Teacher’s extra-special visit
Wednesday 07 May


Mark Taylor visited all the way from Australia to see the opal stone his class sent to Roald Dahl in 1989
A teacher who worked in the remote Australian outback town of Mintabie, south Australia, made a momentous journey last week to the Museum where he was reunited with an opal gifted by his class to Roald Dahl, more than 30 years ago.
Mark Taylor made the special journey with his husband Joel to see the treasure, which still sits on the desk in Roald Dahl’s Writing Hut in the Museum. Mark had the opportunity to step inside the hut to see the stone that he last saw as he packed it up to send to Dahl in the late 1980s. He was also able to view the letters sent to the author by his class, which are kept in the archive here at the Museum.



From the outback to Great Missenden
In 1989, during Mr Taylor’s second year of teaching in the dry and dusty settlement in central Australia, Mintabie Area School was one of ten remote schools selected to join a telephone link up with Roald Dahl who was visiting the country as part of his book tour promoting the recently published Matilda.
“From his first words, my class was hooked,” explains Mark. “We knew we were speaking to someone special, someone wonderful, and Mr Dahl didn’t fail to entertain.
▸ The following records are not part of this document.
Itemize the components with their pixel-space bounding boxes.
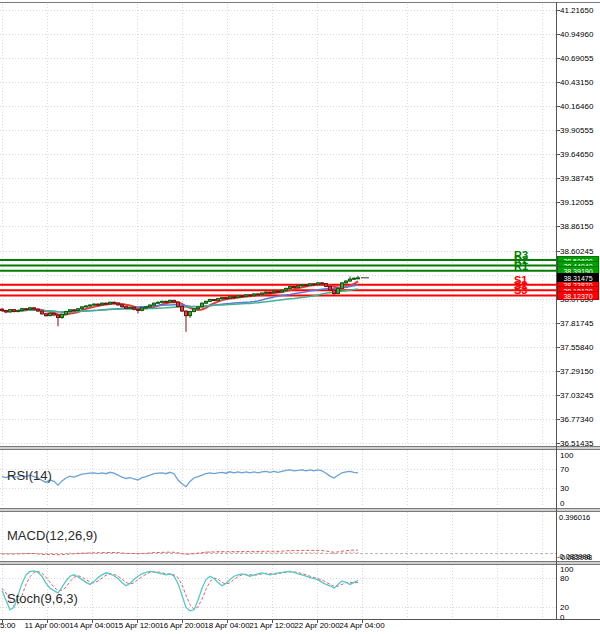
rsi-line [2,470,358,487]
macd-scale-value: 0.083998 [561,553,592,562]
stoch-indicator-label: Stoch(9,6,3) [7,591,78,606]
panel-separators [0,446,600,565]
trading-chart-window: 41.2165040.9496040.6905540.4315040.16460… [0,0,600,634]
macd-scale-top: 0.396016 [559,513,590,522]
macd-indicator-label: MACD(12,26,9) [7,528,97,543]
macd-plot [2,550,358,555]
pivot-level-lines [0,260,556,295]
rsi-indicator-label: RSI(14) [7,468,52,483]
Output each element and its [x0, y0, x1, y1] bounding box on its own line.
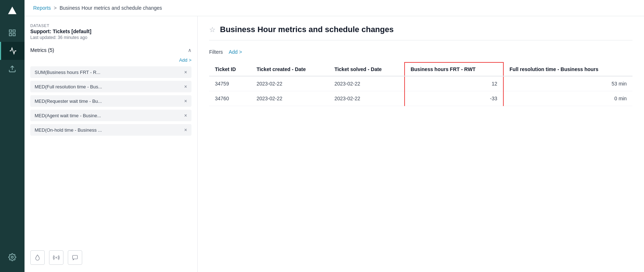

He had a way of saying the most extraordinary and hilarious things, while remaining perfectly calm and teaching us at the same time.”
Now an abandoned mining town, Mintabie was not an easy place for a child to grow up. Dry, hot and more than 1,100km from the state’s capital, Adelaide, the harsh conditions meant many children felt isolated and a long way from facilities that other children would take for granted.
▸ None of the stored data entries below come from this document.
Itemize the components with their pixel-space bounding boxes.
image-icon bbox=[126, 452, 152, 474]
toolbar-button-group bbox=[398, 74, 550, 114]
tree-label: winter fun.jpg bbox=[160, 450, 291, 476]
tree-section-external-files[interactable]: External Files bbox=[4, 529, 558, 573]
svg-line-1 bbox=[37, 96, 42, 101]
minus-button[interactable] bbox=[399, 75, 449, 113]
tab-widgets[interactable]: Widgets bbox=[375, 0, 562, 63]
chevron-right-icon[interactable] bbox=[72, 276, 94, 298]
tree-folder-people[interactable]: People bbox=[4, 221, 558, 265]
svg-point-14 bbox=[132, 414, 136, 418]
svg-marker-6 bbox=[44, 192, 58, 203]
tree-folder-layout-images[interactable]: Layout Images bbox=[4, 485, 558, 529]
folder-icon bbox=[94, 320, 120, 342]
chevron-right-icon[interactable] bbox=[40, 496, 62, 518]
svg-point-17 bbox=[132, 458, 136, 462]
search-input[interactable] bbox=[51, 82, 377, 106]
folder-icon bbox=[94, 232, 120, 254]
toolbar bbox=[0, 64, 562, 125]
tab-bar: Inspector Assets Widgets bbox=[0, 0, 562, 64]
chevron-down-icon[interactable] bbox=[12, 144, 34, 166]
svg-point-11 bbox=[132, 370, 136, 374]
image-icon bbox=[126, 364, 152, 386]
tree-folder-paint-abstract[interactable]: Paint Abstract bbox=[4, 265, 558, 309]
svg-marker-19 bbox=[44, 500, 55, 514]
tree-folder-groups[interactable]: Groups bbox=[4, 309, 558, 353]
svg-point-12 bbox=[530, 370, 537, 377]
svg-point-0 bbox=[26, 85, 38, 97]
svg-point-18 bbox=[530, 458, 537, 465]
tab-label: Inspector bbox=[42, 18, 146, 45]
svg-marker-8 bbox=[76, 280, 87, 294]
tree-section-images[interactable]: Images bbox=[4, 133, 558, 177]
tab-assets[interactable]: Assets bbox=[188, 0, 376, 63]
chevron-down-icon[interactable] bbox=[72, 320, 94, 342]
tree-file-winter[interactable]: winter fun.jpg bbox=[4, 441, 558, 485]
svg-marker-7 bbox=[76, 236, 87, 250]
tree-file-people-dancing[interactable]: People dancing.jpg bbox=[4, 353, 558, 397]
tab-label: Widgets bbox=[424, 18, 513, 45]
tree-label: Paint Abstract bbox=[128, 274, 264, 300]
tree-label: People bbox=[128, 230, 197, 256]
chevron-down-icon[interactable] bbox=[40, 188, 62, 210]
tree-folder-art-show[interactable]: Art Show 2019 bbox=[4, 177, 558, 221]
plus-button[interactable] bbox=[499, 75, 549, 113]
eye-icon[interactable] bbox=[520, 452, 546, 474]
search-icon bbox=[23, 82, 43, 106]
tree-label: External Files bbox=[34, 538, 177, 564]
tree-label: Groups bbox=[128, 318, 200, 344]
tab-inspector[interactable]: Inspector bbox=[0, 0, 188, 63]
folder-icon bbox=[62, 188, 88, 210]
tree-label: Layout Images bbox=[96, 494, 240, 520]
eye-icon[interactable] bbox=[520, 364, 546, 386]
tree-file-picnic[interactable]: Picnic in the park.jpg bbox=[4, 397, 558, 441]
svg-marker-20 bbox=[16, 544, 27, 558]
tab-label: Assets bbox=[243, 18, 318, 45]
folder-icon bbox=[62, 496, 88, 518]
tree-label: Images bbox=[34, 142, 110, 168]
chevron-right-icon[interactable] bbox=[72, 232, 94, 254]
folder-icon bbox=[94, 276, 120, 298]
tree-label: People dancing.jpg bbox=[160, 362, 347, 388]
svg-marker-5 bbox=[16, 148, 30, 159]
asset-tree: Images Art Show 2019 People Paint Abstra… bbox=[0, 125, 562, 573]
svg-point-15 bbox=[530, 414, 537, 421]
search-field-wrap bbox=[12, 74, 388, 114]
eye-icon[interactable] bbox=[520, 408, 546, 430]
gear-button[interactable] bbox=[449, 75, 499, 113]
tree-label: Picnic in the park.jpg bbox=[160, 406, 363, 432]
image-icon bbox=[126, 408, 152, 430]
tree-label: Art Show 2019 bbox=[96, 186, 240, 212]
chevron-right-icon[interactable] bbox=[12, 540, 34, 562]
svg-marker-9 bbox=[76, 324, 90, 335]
Mark adds: “But then Mr Dahl said to my class: You are incredibly lucky. You live in a place where treasures are dug up from the ground. There could be treasures all around you, waiting to be found and you might never know it. In fact, you could be sitting or standing on an incredible treasure now.”
“And I watched as the looks on my students faces transformed. He changed the way they looked at the world in a good way. They weren’t living in the outback in isolation and missing out anymore – they were living somewhere special. It was magic.”
“Mr Dahl asked about opal stones and if the students ever found them, to which my class announced that indeed they did. A young boy named Michael asked Mr Dahl if he would like a piece of opal, and Mr Dahl politely responded that he would love one if it could be organised.”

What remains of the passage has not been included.